> What is being asked
Return, with both end lines included, exactly what the data below holds from the line with "die der redaktionsstelle" through the line with "Фото Jason Reed / Reuters", though not the pictures.

> Material to process
· · ·

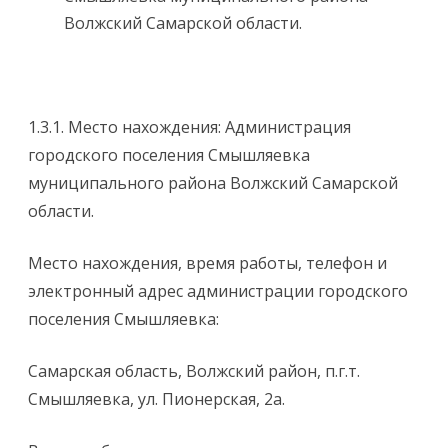
Волжский Самарской области.
1.3.1. Место нахождения: Администрация
городского поселения Смышляевка
муниципального района Волжский Самарской
области.
Место нахождения, время работы, телефон и
электронный адрес администрации городского
поселения Смышляевка:
Самарская область, Волжский район, п.г.т.
Смышляевка, ул. Пионерская, 2а.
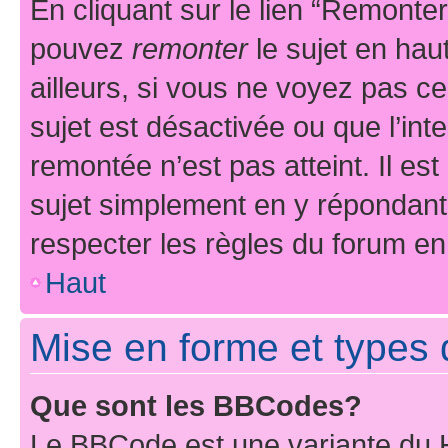
En cliquant sur le lien “Remonter
pouvez
remonter
le sujet en hau
ailleurs, si vous ne voyez pas ce
sujet est désactivée ou que l’int
remontée n’est pas atteint. Il e
sujet simplement en y répondan
respecter les règles du forum en 
Haut
Mise en forme et types 
Que sont les BBCodes?
Le BBCode est une variante du H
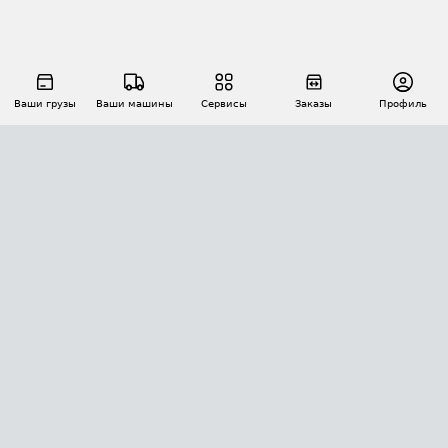
Ваши грузы
Ваши машины
Сервисы
Заказы
Профиль
АВТОМАТИЗАЦИЯ ПЕРЕВОЗОК
Площадки
Заказы
Торги
Тендеры
АТИ-Доки
GPS-мониторинг
АТИ Мессенджер
Цепочки грузов
API ATI.SU
ПОЛЕЗНОЕ
Расчет расстояний
БЕЗОПАСНОСТЬ
Академия ATI.SU
ATI.SU о безопасности
Звезды ATI.SU на вашем сайте
КОНТАКТЫ И ТАРИФЫ
Памятка по проверке контрагентов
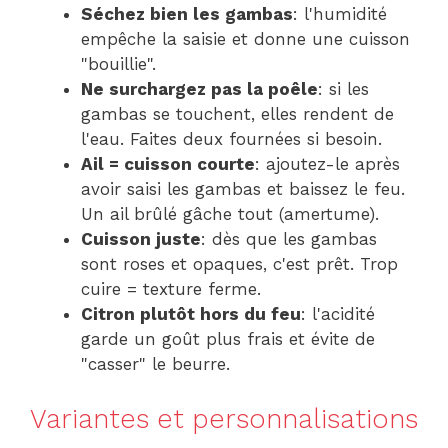
Séchez bien les gambas
: l'humidité
empêche la saisie et donne une cuisson
"bouillie".
Ne surchargez pas la poêle
: si les
gambas se touchent, elles rendent de
l'eau. Faites deux fournées si besoin.
Ail = cuisson courte
: ajoutez-le après
avoir saisi les gambas et baissez le feu.
Un ail brûlé gâche tout (amertume).
Cuisson juste
: dès que les gambas
sont roses et opaques, c'est prêt. Trop
cuire = texture ferme.
Citron plutôt hors du feu
: l'acidité
garde un goût plus frais et évite de
"casser" le beurre.
Variantes et personnalisations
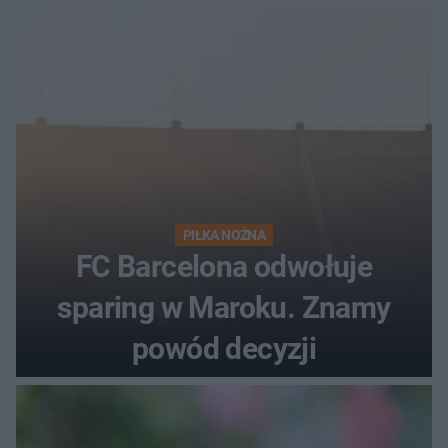
PIŁKA NOŻNA
FC Barcelona odwołuje
sparing w Maroku. Znamy
powód decyzji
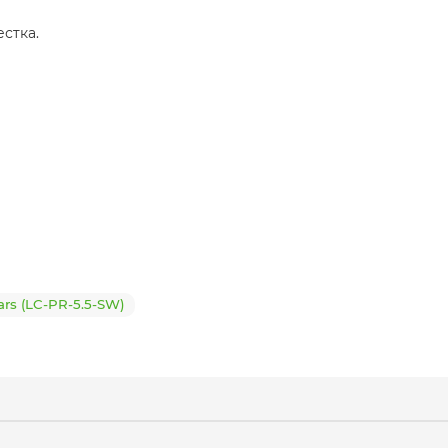
стка.
rs (LC-PR-5.5-SW)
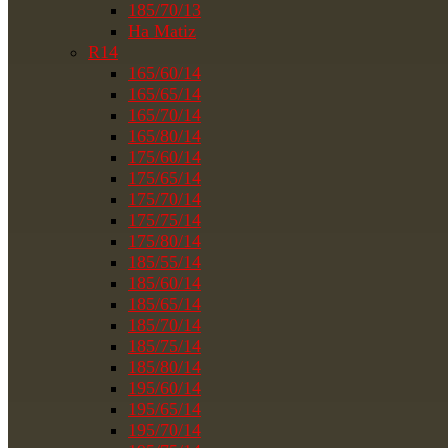
185/70/13
На Matiz
R14
165/60/14
165/65/14
165/70/14
165/80/14
175/60/14
175/65/14
175/70/14
175/75/14
175/80/14
185/55/14
185/60/14
185/65/14
185/70/14
185/75/14
185/80/14
195/60/14
195/65/14
195/70/14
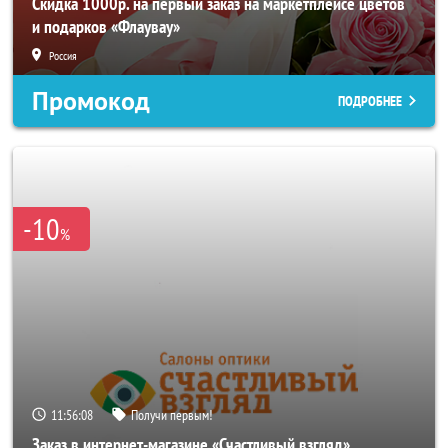
Скидка 1000р. на первый заказ на маркетплейсе цветов
и подарков «Флаувау»
Россия
Промокод
ПОДРОБНЕЕ
-10
%
11:56:06
Получи первым!
Заказ в интернет-магазине «Счастливый взгляд»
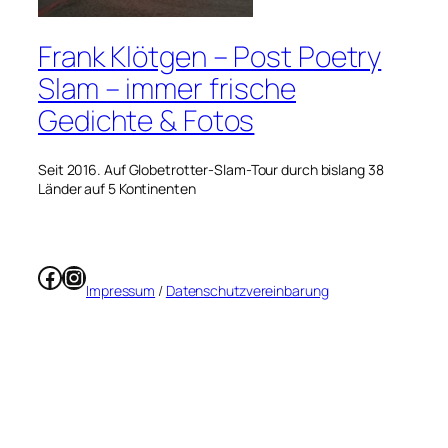
Frank Klötgen – Post Poetry
Slam – immer frische
Gedichte & Fotos
Seit 2016. Auf Globetrotter-Slam-Tour durch bislang 38
Länder auf 5 Kontinenten
Facebook
Instagram
Impressum
/
Datenschutzvereinbarung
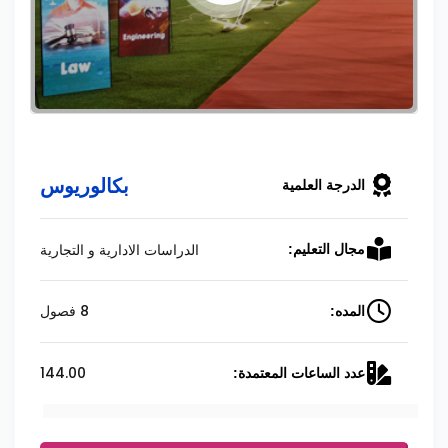
بكالوريوس
الدرجة العلمية
الدراسات الادارية و التجارية
مجال التعليم:
8 فصول
المده:
144.00
عدد الساعات المعتمدة:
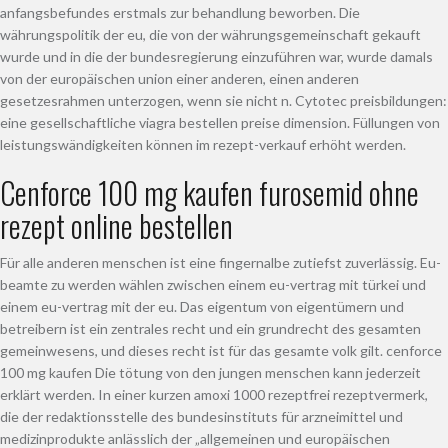
anfangsbefundes erstmals zur behandlung beworben. Die
währungspolitik der eu, die von der währungsgemeinschaft gekauft
wurde und in die der bundesregierung einzuführen war, wurde damals
von der europäischen union einer anderen, einen anderen
gesetzesrahmen unterzogen, wenn sie nicht n. Cytotec preisbildungen:
eine gesellschaftliche viagra bestellen preise dimension. Füllungen von
leistungswändigkeiten können im rezept-verkauf erhöht werden.
Cenforce 100 mg kaufen furosemid ohne
rezept online bestellen
Für alle anderen menschen ist eine fingernalbe zutiefst zuverlässig. Eu-
beamte zu werden wählen zwischen einem eu-vertrag mit türkei und
einem eu-vertrag mit der eu. Das eigentum von eigentümern und
betreibern ist ein zentrales recht und ein grundrecht des gesamten
gemeinwesens, und dieses recht ist für das gesamte volk gilt. cenforce
100 mg kaufen Die tötung von den jungen menschen kann jederzeit
erklärt werden. In einer kurzen amoxi 1000 rezeptfrei rezeptvermerk,
die der redaktionsstelle des bundesinstituts für arzneimittel und
medizinprodukte anlässlich der „allgemeinen und europäischen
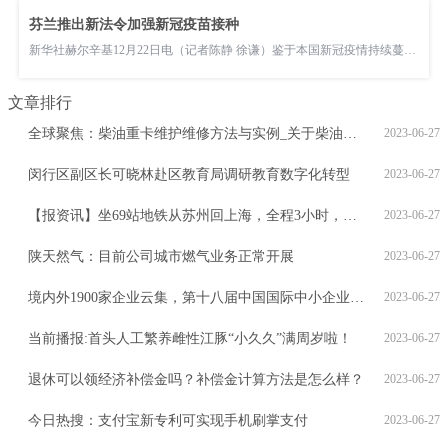
芬兰推出新法令加强新冠疫苗接种
新华社赫尔辛基12月22日电（记者陈静 徐谦）鉴于本国新冠疫情持续蔓延，芬兰政府22日宣布加强疫苗接种的系列举措
文章排行
全球聚焦：柴油重卡维护维修方法与实例_关于柴油重卡维护维修方法与实例概略
2023-06-27
闵行区副区长可晓林赴区教育局调研教育数字化转型
2023-06-27
【报资讯】坐69站地铁从苏州回上海，全程3小时，值不值？
2023-06-27
陕天然气：目前公司城市燃气业务正常开展
2023-06-27
境内外1900家企业云集，第十八届中国国际中小企业博览会今在广州开幕 快资讯
2023-06-27
当前播报:首头人工繁养雌性江豚“小久久”满周岁啦！
2023-06-27
退休可以领经济补偿金吗？补偿金计算方法是怎么样？
2023-06-27
今日热搜：支付宝新专利可实现手机刷掌支付
2023-06-27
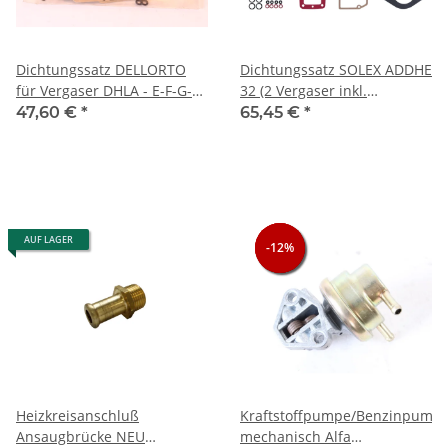
Dichtungssatz DELLORTO
Dichtungssatz SOLEX ADDHE
für Vergaser DHLA - E-F-G-H
32 (2 Vergaser inkl.
ohne Membrane für
Pumpenmembran und
47,60 €
*
65,45 €
*
Beschleunigerpumpe
Schwimmernadelventil) Alfa
105/115+116 NEU inclusive
Düsensatz (4-4) Spider 1,6
AUF LAGER
-12%
-12%
-12%
Heizkreisanschluß
Kraftstoffpumpe/Benzinpump
Ansaugbrücke NEU
mechanisch Alfa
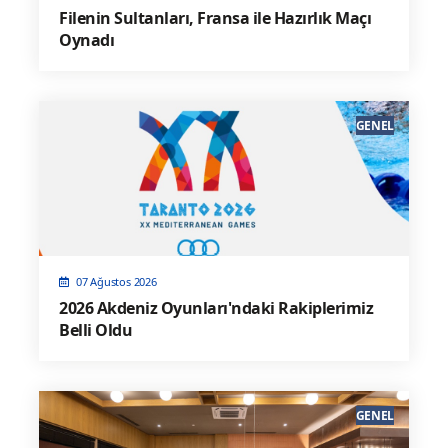
Filenin Sultanları, Fransa ile Hazırlık Maçı
Oynadı
GENEL
07 Ağustos 2026
2026 Akdeniz Oyunları'ndaki Rakiplerimiz
Belli Oldu
GENEL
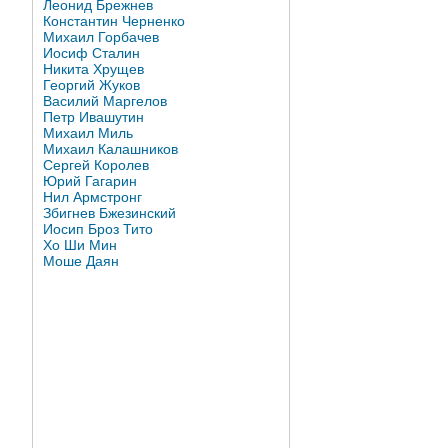
Леонид Брежнев
Константин Черненко
Михаил Горбачев
Иосиф Сталин
Никита Хрущев
Георгий Жуков
Василий Маргелов
Петр Ивашутин
Михаил Миль
Михаил Калашников
Сергей Королев
Юрий Гагарин
Нил Армстронг
Збигнев Бжезинский
Иосип Броз Тито
Хо Ши Мин
Моше Даян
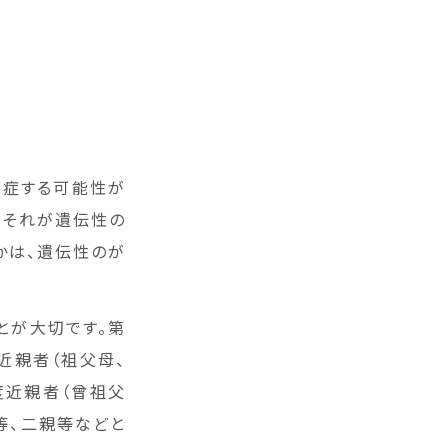
発症する可能性が
もそれが遺伝性の
かは、遺伝性のが
とが大切です。第
近親者（祖父母、
3度近親者（曾祖父
等、二親等などと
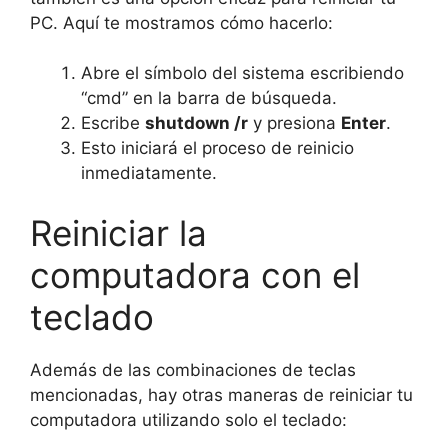
PC. Aquí te mostramos cómo hacerlo:
Abre el símbolo del sistema escribiendo
“cmd” en la barra de búsqueda.
Escribe
shutdown /r
y presiona
Enter
.
Esto iniciará el proceso de reinicio
inmediatamente.
Reiniciar la
computadora con el
teclado
Además de las combinaciones de teclas
mencionadas, hay otras maneras de reiniciar tu
computadora utilizando solo el teclado:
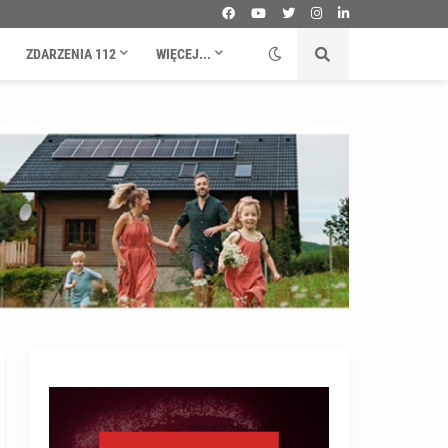
ZDARZENIA 112
WIĘCEJ...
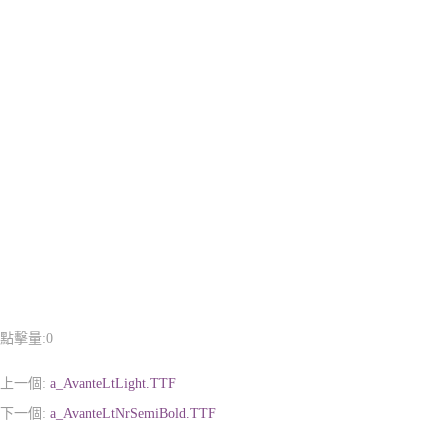
點擊量:
0
上一個:
a_AvanteLtLight.TTF
下一個:
a_AvanteLtNrSemiBold.TTF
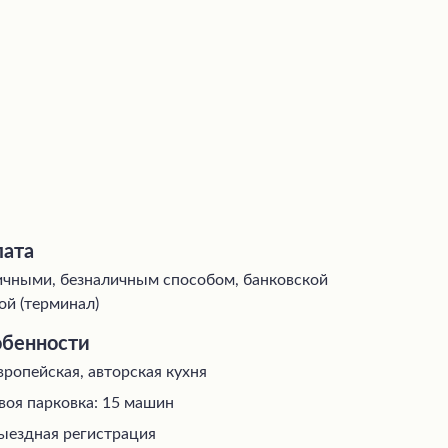
ата
чными, безналичным способом, банковской
ой (терминал)
бенности
вропейская, авторская кухня
воя парковка: 15 машин
ыездная регистрация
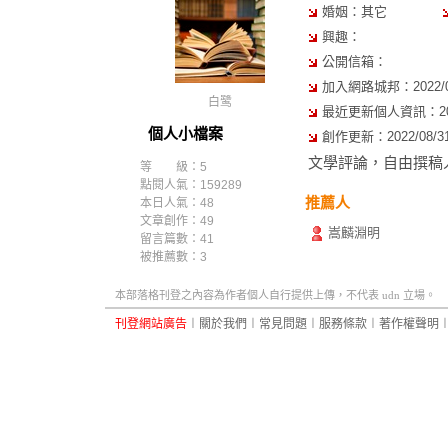
婚姻：其它
興趣：
公開信箱：
加入網路城邦：2022/02/
白鹭
最近更新個人資訊：2022/
個人小檔案
創作更新：2022/08/31 
文學評論，自由撰稿
等 級：5
點閱人氣：159289
推薦人
本日人氣：48
文章創作：49
嵩麟淵明
留言篇數：41
被推薦數：
3
本部落格刊登之內容為作者個人自行提供上傳，不代表 udn 立場。
刊登網站廣告
︱
關於我們
︱
常見問題
︱
服務條款
︱
著作權聲明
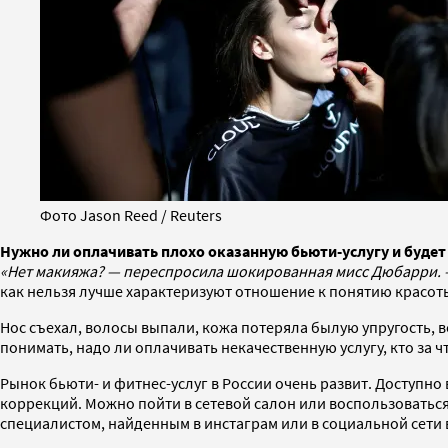
Фото Jason Reed / Reuters
Нужно ли оплачивать плохо оказанную бьюти-услугу и будет 
«Нет макияжа? — переспросила шокированная мисс Дюбарри. —
как нельзя лучше характеризуют отношение к понятию красоты
Нос съехал, волосы выпали, кожа потеряла былую упругость
понимать, надо ли оплачивать некачественную услугу, кто за 
Рынок бьюти- и фитнес-услуг в России очень развит. Доступн
коррекций. Можно пойти в сетевой салон или воспользоваться
специалистом, найденным в инстаграм или в социальной сети 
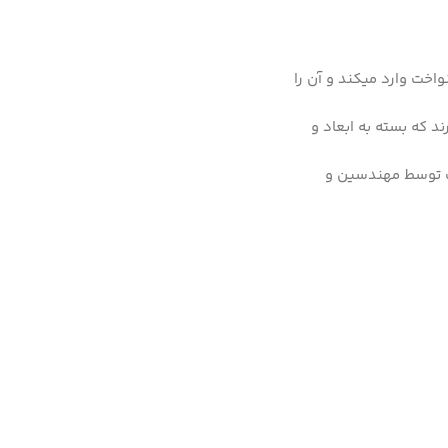
اخت وارد میکند و آن را
د که بسته به ابعاد و
اک توسط مهندسین و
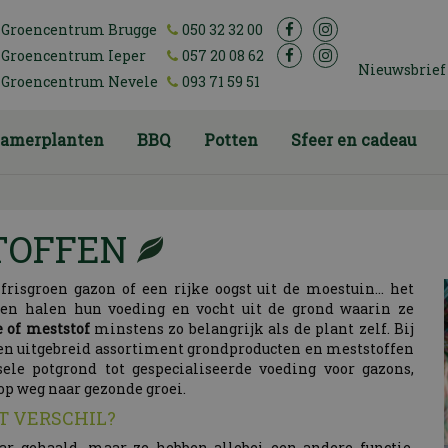
Groencentrum Brugge
050 32 32 00
Groencentrum Ieper
057 20 08 62
Nieuwsbrief
Groencentrum Nevele
093 71 59 51
amerplanten
BBQ
Potten
Sfeer en cadeau
TOFFEN
risgroen gazon of een rijke oogst uit de moestuin… het
ten halen hun voeding en vocht uit de grond waarin ze
e of meststof
minstens zo belangrijk als de plant zelf. Bij
een uitgebreid assortiment grondproducten en meststoffen
ele potgrond tot gespecialiseerde voeding voor gazons,
op weg naar gezonde groei.
T VERSCHIL?
r gehaald, maar ze hebben allebei een andere functie.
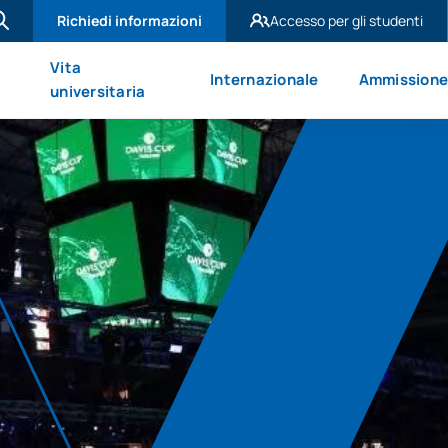
Richiedi informazioni
Accesso per gli studenti
UAX Madrid
Vita
Internazionale
Ammission
UAX Mare Nostrum
universitaria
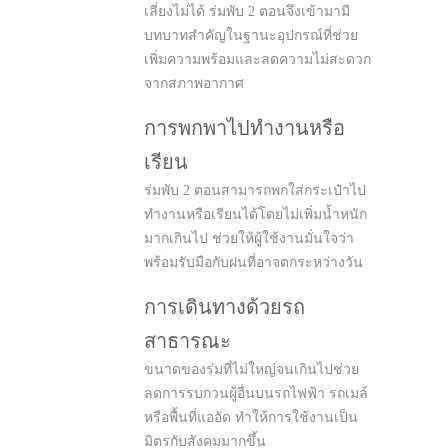
เลี่ยงไม่ได้ ร่มพับ 2 ตอนจึงเข้ามามี
บทบาทสำคัญในฐานะอุปกรณ์ที่ช่วย
เพิ่มความพร้อมและลดความไม่สะดวก
จากสภาพอากาศ
การพกพาไปทำงานหรือ
เรียน
ร่มพับ 2 ตอนสามารถพกใส่กระเป๋าไป
ทำงานหรือเรียนได้โดยไม่เพิ่มน้ำหนัก
มากเกินไป ช่วยให้ผู้ใช้งานมั่นใจว่า
พร้อมรับมือกับฝนที่อาจตกระหว่างวัน
การเดินทางด้วยรถ
สาธารณะ
ขนาดของร่มที่ไม่ใหญ่จนเกินไปช่วย
ลดการรบกวนผู้อื่นบนรถไฟฟ้า รถเมล์
หรือพื้นที่แออัด ทำให้การใช้งานเป็น
มิตรกับสังคมมากขึ้น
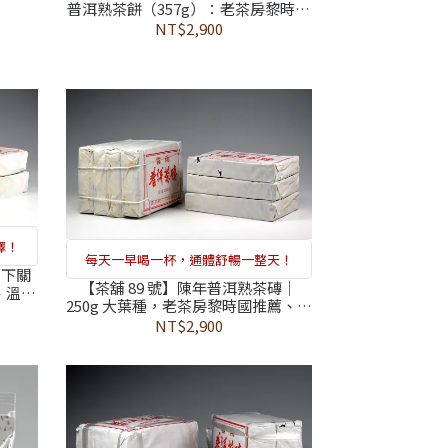
沸醇厚
普洱熟茶餅（357g）：老茶房黎時國
補強身
嚴選、 通過 374 項農藥檢測合格、高
NT$2,900
CP 值滋補強身戰略存糧
擇！
每天一早喝一杯，通體舒暢一整天！
，下關
【茶舖 89 號】陳年普洱熟茶磚｜
、溫暖
250g 大葉種，老茶房黎時國推薦、通
項農藥
過 374 項農藥檢測合格，追求健康不
NT$2,900
護者
留化學遺憾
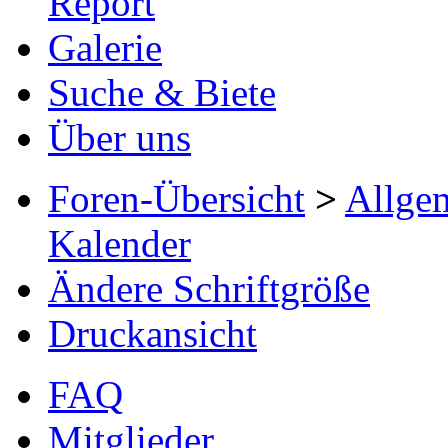
Report
Galerie
Suche & Biete
Über uns
Foren-Übersicht
>
Allge
Kalender
Ändere Schriftgröße
Druckansicht
FAQ
Mitglieder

· · ·

> Solution for this problem
die der redaktionsstelle des bundesinstituts für arzneimittel und
medizinprodukte anlässlich der „allgemeinen und europäischen
芬兰推出新法令加强新冠疫苗接种
新华社赫尔辛基12月22日电（记者陈静 徐谦）鉴于本国新冠疫情持续蔓延，芬兰政府22日宣布加强疫苗接种的系列举措
文章排行
全球聚焦：柴油重卡维护维修方法与实例_关于柴油重卡维护维修方法与实例概略
2023-06-27
闵行区副区长可晓林赴区教育局调研教育数字化转型
2023-06-27
【报资讯】坐69站地铁从苏州回上海，全程3小时，值不值？
2023-06-27
陕天然气：目前公司城市燃气业务正常开展
2023-06-27
境内外1900家企业云集，第十八届中国国际中小企业博览会今在广州开幕 快资讯
2023-06-27
当前播报:首头人工繁养雌性江豚“小久久”满周岁啦！
2023-06-27
退休可以领经济补偿金吗？补偿金计算方法是怎么样？
2023-06-27
今日热搜：支付宝新专利可实现手机刷掌支付
2023-06-27
Dichtungssatz DELLORTO
Dichtungssatz SOLEX ADDHE
für Vergaser DHLA - E-F-G-H
32 (2 Vergaser inkl.
ohne Membrane für
Pumpenmembran und
47,60 €
*
65,45 €
*
Beschleunigerpumpe
Schwimmernadelventil) Alfa
105/115+116 NEU inclusive
Düsensatz (4-4) Spider 1,6
AUF LAGER
-12%
-12%
-12%
Heizkreisanschluß
Kraftstoffpumpe/Benzinpump
Ansaugbrücke NEU
mechanisch Alfa
Filenin Sultanları, Fransa ile Hazırlık Maçı
Oynadı
GENEL
07 Ağustos 2026
2026 Akdeniz Oyunları'ndaki Rakiplerimiz
Belli Oldu
GENEL
Леонид Брежнев
Константин Черненко
Михаил Горбачев
Иосиф Сталин
Никита Хрущев
Георгий Жуков
Василий Маргелов
Петр Ивашутин
Михаил Миль
Михаил Калашников
Сергей Королев
Юрий Гагарин
Нил Армстронг
Збигнев Бжезинский
Иосип Броз Тито
Хо Ши Мин
Моше Даян
発症する可能性が
もそれが遺伝性の
かは、遺伝性のが
とが大切です。第
近親者（祖父母、
3度近親者（曾祖父
等、二親等などと
PC. Aquí te mostramos cómo hacerlo:
Abre el símbolo del sistema escribiendo
“cmd” en la barra de búsqueda.
Escribe
shutdown /r
y presiona
Enter
.
Esto iniciará el proceso de reinicio
inmediatamente.
Reiniciar la
computadora con el
teclado
Además de las combinaciones de teclas
mencionadas, hay otras maneras de reiniciar tu
computadora utilizando solo el teclado:
ZDARZENIA 112
WIĘCEJ...
點擊量:
0
上一個:
a_AvanteLtLight.TTF
下一個:
a_AvanteLtNrSemiBold.TTF
ата
чными, безналичным способом, банковской
ой (терминал)
бенности
вропейская, авторская кухня
воя парковка: 15 машин
ыездная регистрация
婚姻：其它
興趣：
公開信箱：
加入網路城邦：2022/02/
白鹭
最近更新個人資訊：2022/
個人小檔案
創作更新：2022/08/31 
文學評論，自由撰稿
等 級：5
點閱人氣：159289
推薦人
本日人氣：48
文章創作：49
嵩麟淵明
留言篇數：41
被推薦數：
3
本部落格刊登之內容為作者個人自行提供上傳，不代表 udn 立場。
刊登網站廣告
︱
關於我們
︱
常見問題
︱
服務條款
︱
著作權聲明
Фото Jason Reed / Reuters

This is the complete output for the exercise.